Textes écrits: Habiter le temps samedi 26 avril de 16h15 à 16h45
Habiter le temps samedi 26 avril de 16h15 à 16h45 dedans, ddehors
Sébastien
Assis sur les marches, au coin d’une cour oubliée, j’entends un oiseau chanter. Le printemps s’éveille, il est de vent et de frais. Cela ne décourage pas quelques enfants et leur balle, de l’autre côté des arbres et une route au trafic densifié. Qui ont vu passer les marches, sous mon fessier ?
La nature se rappelle à cette cour : herbes pas si mauvaises, fleurs en devenir, arbres grandissants au pied des façades endormies. Où ces âmes sont-elles passées ? Trois bâtiments m’encerclent : une maison – jadis de maître ? – comme prolongée d’annexes plus récentes, moins fringantes. Et si le déclin de l’industrie montrait ses traces ?
Au pied d’une grille rouillée, je me souviens d’un quartier de Berlin. Quand se mêlent tout autant le passé, le présent, les objets, le vivant, l’industrie, le travail artisan, la culture, maintenant. Panorama d’une lutte à peine ensevelie.
Un peu plus loin, les pissenlits ont vaincu, plus nombreux, verticaux, dansant fièrement au rythme du vent : acclamés par les hautes herbes vertes, leurs fleurs blanches détachées sont leurs larmes de joie envolées.
Mario
26 avril 2025
"Tu as froid". Les formes géométriques sont tranchantes ; les tableaux chauds. Les formes sont ... des formes informes, impossibles à définir mathématiquement. Elles résistent sur une table si plane, si blanche. Sculptures uniques issues de l'esprit et des mains d'un — d'une ? - inconnu(e).
Debout, je rêve déjà du canapé, là-bas. Mais il fait froid. C'est trop blanc ici.
*
Les fenêtres aussi sont blanches et pâles. Planes, froides, mais elles, elles ont des excuses. Leur lumière est un peu sale, grise, presque givrée. Les blocs massifs des radiateurs envoient des signes contradictoires, ambigus.

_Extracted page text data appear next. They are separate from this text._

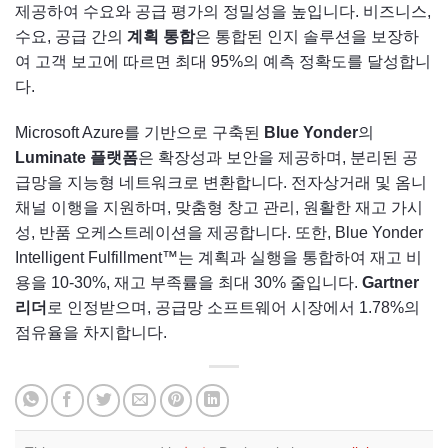
제공하여 수요와 공급 평가의 정밀성을 높입니다. 비즈니스,
수요, 공급 간의
계획 통합
은 통합된 인지 솔루션을 보장하
여 고객 보고에 따르면 최대 95%의 예측 정확도를 달성합니
다.
Microsoft Azure를 기반으로 구축된
Blue Yonder
의
Luminate 플랫폼
은 확장성과 보안을 제공하며, 분리된 공
급망을 지능형 네트워크로 변환합니다. 전자상거래 및 옴니
채널 이행을 지원하며, 맞춤형 창고 관리, 원활한 재고 가시
성, 반품 오케스트레이션을 제공합니다. 또한, Blue Yonder
Intelligent Fulfillment™는 계획과 실행을 통합하여 재고 비
용을 10-30%, 재고 부족률을 최대 30% 줄입니다.
Gartner
리더
로 인정받으며, 공급망 소프트웨어 시장에서 1.78%의
점유율을 차지합니다.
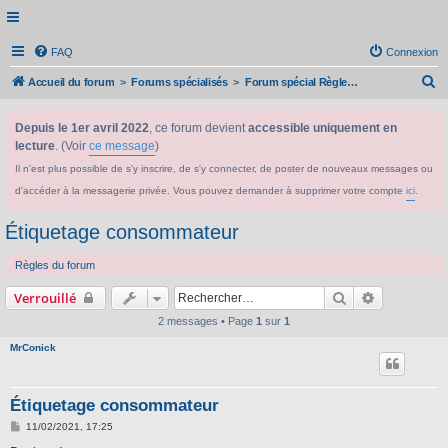
FAQ
Connexion
R
Accueil du forum
Forums spécialisés
Forum spécial Règlement CLP/SGH
e
Depuis le 1er avril 2022
, ce forum devient
accessible uniquement en
c
lecture
. (Voir
ce message
)
h
Il n'est plus possible de s'y inscrire, de s'y connecter, de poster de nouveaux messages ou
e
d'accéder à la messagerie privée. Vous pouvez demander à supprimer votre compte
ici
.
r
c
Étiquetage consommateur
h
Règles du forum
e
Rechercher
Recherche 
Verrouillé
r
2 messages • Page
1
sur
1
MrConick
Étiquetage consommateur
M
11/02/2021, 17:25
e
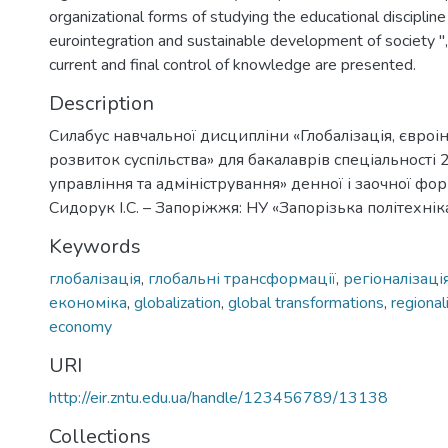
organizational forms of studying the educational discipline 
eurointegration and sustainable development of society "
current and final control of knowledge are presented.
Description
Силабус навчальної дисципліни «Глобалізація, євроін
розвиток суспільства» для бакалаврів спеціальності 
управління та адміністрування» денної і заочної фор
Сидорук І.С. – Запоріжжя: НУ «Запорізька політехніка»
Keywords
глобалізація
,
глобальні трансформації
,
регіоналізаці
економіка
,
globalization
,
global transformations
,
regional
economy
URI
http://eir.zntu.edu.ua/handle/123456789/13138
Collections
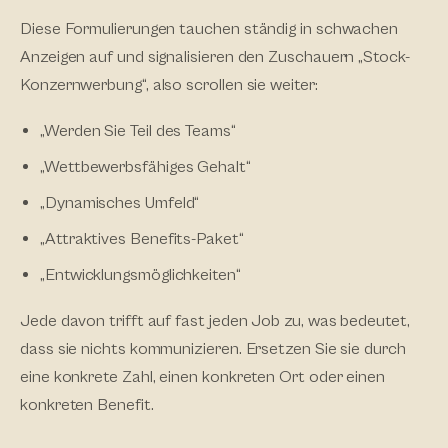
Diese Formulierungen tauchen ständig in schwachen
Anzeigen auf und signalisieren den Zuschauern „Stock-
Konzernwerbung“, also scrollen sie weiter:
„Werden Sie Teil des Teams“
„Wettbewerbsfähiges Gehalt“
„Dynamisches Umfeld“
„Attraktives Benefits-Paket“
„Entwicklungsmöglichkeiten“
Jede davon trifft auf fast jeden Job zu, was bedeutet,
dass sie nichts kommunizieren. Ersetzen Sie sie durch
eine konkrete Zahl, einen konkreten Ort oder einen
konkreten Benefit.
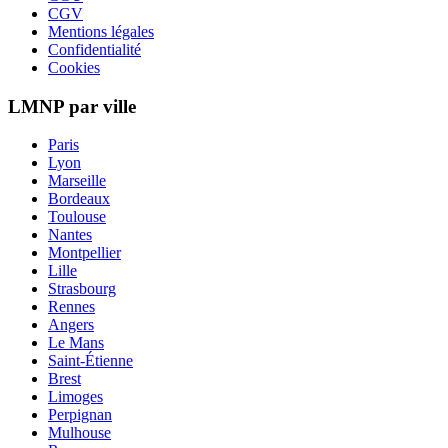
CGV
Mentions légales
Confidentialité
Cookies
LMNP par ville
Paris
Lyon
Marseille
Bordeaux
Toulouse
Nantes
Montpellier
Lille
Strasbourg
Rennes
Angers
Le Mans
Saint-Étienne
Brest
Limoges
Perpignan
Mulhouse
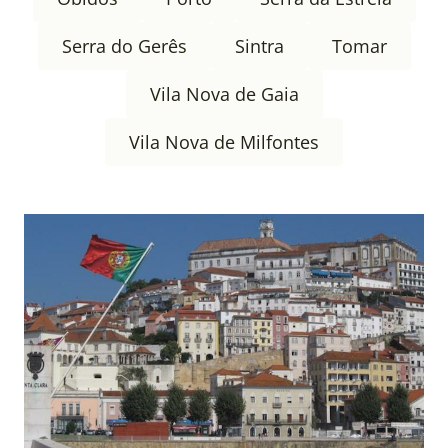
Serra do Gerês
Sintra
Tomar
Vila Nova de Gaia
Vila Nova de Milfontes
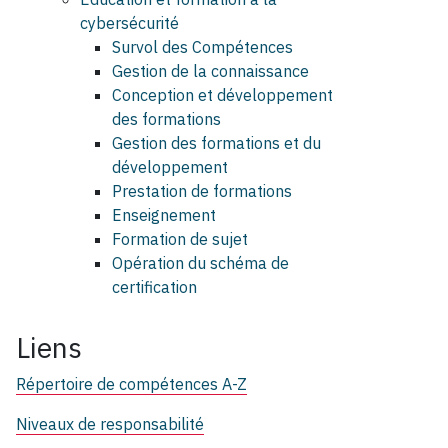
cybersécurité
Survol des Compétences
Gestion de la connaissance
Conception et développement
des formations
Gestion des formations et du
développement
Prestation de formations
Enseignement
Formation de sujet
Opération du schéma de
certification
Liens
Répertoire de compétences A-Z
Niveaux de responsabilité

L'espace même est rempli de sons de musées. Il y a de l'écho, des pas grinçants, des murmures, des objets qu'on dépose.
*
Dehors, le vent souffle, toutes les dix secondes, pendant cinq secondes. Le parapet de métal arrondi m'empêche de chuter. Le mur en face est jaune et rougeâtre. Je n'ai pas le vocabulaire des teintes, mais j'y reconnais la logique.
Des branches naissent à la base des murs ; la cour est mal soignée. Ces tiges s'élèvent le long de la façade, en mauvais bois, avec une seule touffe de feuilles au bout.
Pas d'échappatoire pour eux : leurs racines ne sont pas mobiles.
*
De l'autre côté de la fenêtre, il y a la cuisine, la salle de pause.
La vitre sale me renvoie une parcelle de mon image. Fantôme.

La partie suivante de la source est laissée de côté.